Meggers: In the Cold Tube, occupants are cooled entirely by thermal radiation, which means energy was primarily used for cooling the water inside the walls, not cooling the air. With air conditioning, dehumidification and cooling occur simultaneously. The benefit of the Cold Tube technology is that it decouples cooling from the providing of fresh air, meaning people can keep their windows open, while maintaining comfort, and without expending massive amounts of energy to cool and dehumidify the air flow. Air should be only for breathing, not cooling.
How are the findings relevant to keeping people safe from viruses like COVID-19?
Teitelbaum: The way buildings are built today, using exclusively AC for cooling, we can’t increase the amount of fresh air we deliver to buildings at will because air flow is coupled with the amount of air conditioning buildings need to provide. If you want more outdoor air flowing into the building, you also need additional capacity to dehumidify and cool that air. Most systems weren’t built with the capacity to flow the amount of air that, in many cases, is being recommended to dilute indoor air contaminants and prevent the spread of contagion, like the recent COVID-19 virus. And if they can, it requires massive amounts of energy. But with radiant systems, people can open the windows and still remain comfortable, while letting in extra fresh air to reduce the concentration of virus in the air.
How does this technology help mitigate climate change?
Teitelbaum: This system uses at least 50% less energy than a comparably-sized air conditioner. Letting the air warm up by five degrees while cooling surfaces can lower energy demand by up to 40% and maintain occupant comfort. Allowing even hotter air temperatures would result in higher energy savings.

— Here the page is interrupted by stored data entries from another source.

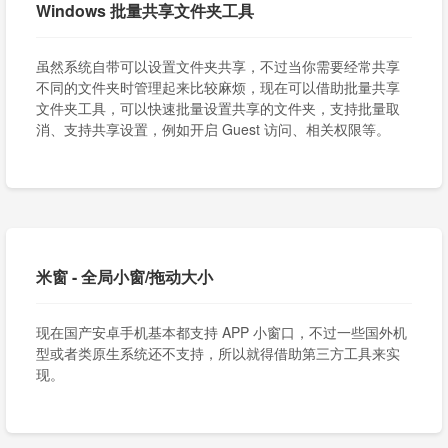
Windows 批量共享文件夹工具
虽然系统自带可以设置文件夹共享，不过当你需要经常共享
不同的文件夹时管理起来比较麻烦，现在可以借助批量共享
文件夹工具，可以快速批量设置共享的文件夹，支持批量取
消、支持共享设置，例如开启 Guest 访问、相关权限等。
米窗 - 全局小窗/拖动大小
现在国产安卓手机基本都支持 APP 小窗口，不过一些国外机
型或者类原生系统还不支持，所以就得借助第三方工具来实
现。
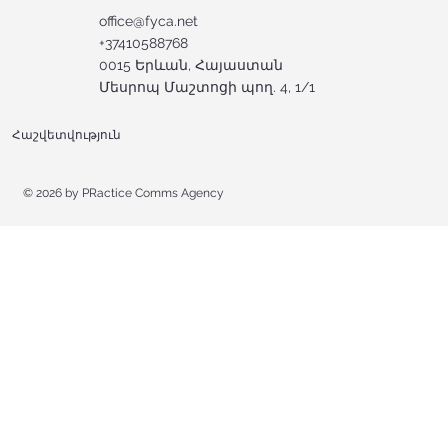
office@fyca.net
+37410588768
0015 Երևան, Հայաստան
Մեսրոպ Մաշտոցի պող. 4, 1/1
Հաշվետվություն
© 2026 by
PRactice Comms Agency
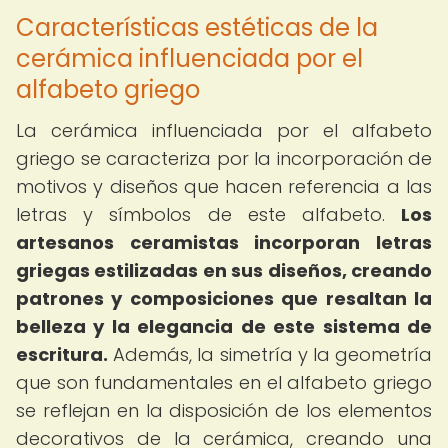
Características estéticas de la
cerámica influenciada por el
alfabeto griego
La cerámica influenciada por el alfabeto
griego se caracteriza por la incorporación de
motivos y diseños que hacen referencia a las
letras y símbolos de este alfabeto.
Los
artesanos ceramistas incorporan letras
griegas estilizadas en sus diseños, creando
patrones y composiciones que resaltan la
belleza y la elegancia de este sistema de
escritura.
Además, la simetría y la geometría
que son fundamentales en el alfabeto griego
se reflejan en la disposición de los elementos
decorativos de la cerámica, creando una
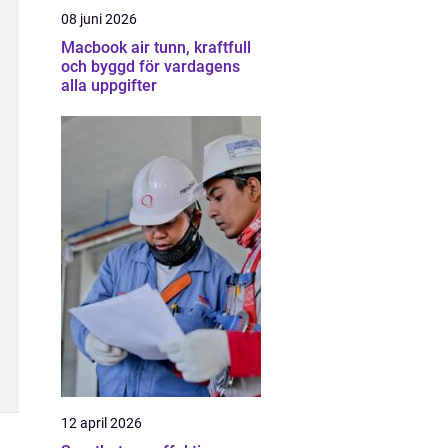
08 juni 2026
Macbook air tunn, kraftfull
och byggd för vardagens
alla uppgifter
12 april 2026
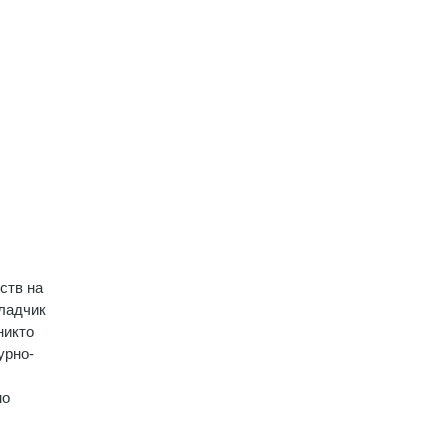
ств на
ладчик
никто
урно-
но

Could this alternative to air conditioning improve outdoor air quality as well by mitigating the urban heat island effect?

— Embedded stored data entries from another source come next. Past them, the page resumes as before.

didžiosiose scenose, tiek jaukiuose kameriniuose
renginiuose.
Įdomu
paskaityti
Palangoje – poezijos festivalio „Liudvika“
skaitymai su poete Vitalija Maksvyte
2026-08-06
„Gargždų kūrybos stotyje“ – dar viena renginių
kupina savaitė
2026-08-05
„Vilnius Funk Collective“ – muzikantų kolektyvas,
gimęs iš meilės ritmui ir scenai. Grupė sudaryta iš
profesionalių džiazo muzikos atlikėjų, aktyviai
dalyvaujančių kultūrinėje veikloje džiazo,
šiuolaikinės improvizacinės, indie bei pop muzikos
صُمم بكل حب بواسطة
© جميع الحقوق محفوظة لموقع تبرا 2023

Meggers: Most of my coauthors and I have traveled around Southeast Asia and have seen firsthand how quickly AC units have been deployed at scale. Adding AC window or split units to buildings is done with little contemplation of the effects on surface temperatures, and the climate of and heat in a city. The units work by rejecting the heat from the air in a room to the outside. Rejecting heat outside the buildings along the façade leads to sidewalks and areas around buildings becoming very hot, and many spaces becoming unusable. Our technology does exactly the opposite; it provides opportunities to regain thermal acceptability in various parts of the city without having to build a huge park. You can install these cooling panels outside and build “cool havens” where people can gather, eat, and play.
How important is this experiment in paving the way toward a world where people are cooled without AC?

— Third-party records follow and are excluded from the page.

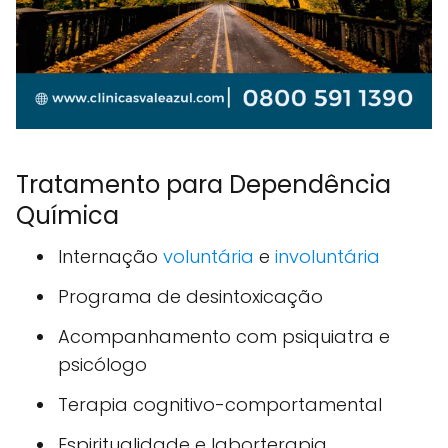
Tratamento para Dependência
Química
Internação
voluntária
e
involuntária
Programa de desintoxicação
Acompanhamento com psiquiatra e
psicólogo
Terapia cognitivo-comportamental
Espiritualidade e laborterapia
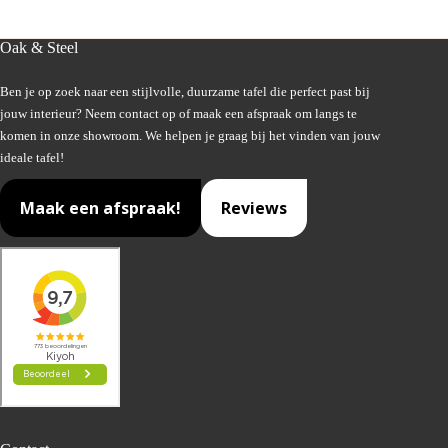
Oak & Steel
Ben je op zoek naar een stijlvolle, duurzame tafel die perfect past bij
jouw interieur? Neem contact op of maak een afspraak om langs te
komen in onze showroom. We helpen je graag bij het vinden van jouw
ideale tafel!
Maak een afspraak!
Reviews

Teitelbaum: It will take more than an 8-month experiment to change the way people think about comfort systems and energy efficiency in the built environment. Much of Professor Megger’s C.H.A.O.S lab’s research has focused on expanding the knowledge bubble of thermal radiation’s influence on comfort and efficiency. The Cold Tube experiment created a lot of new knowledge, which is a great academic success. Commercially, while there are companies that manufacture similar technologies, there is still a need to continue to demonstrate and experiment with new concepts to not only further the technology, but also this paradigm shift. The shift away from air conditioning towards more holistic comfort design would help us act as stewards of the planet as well as our own built environments. In many parts of the world, such as Singapore and other tropical areas that are increasingly seeking ways to condition spaces, significantly more energy goes towards dehumidifying the air than just cooling the air. This is one of the places that we believe our comfort paradigm will have the greatest efficiency increases and impact, since dehumidification is not required for people to feel comfortable.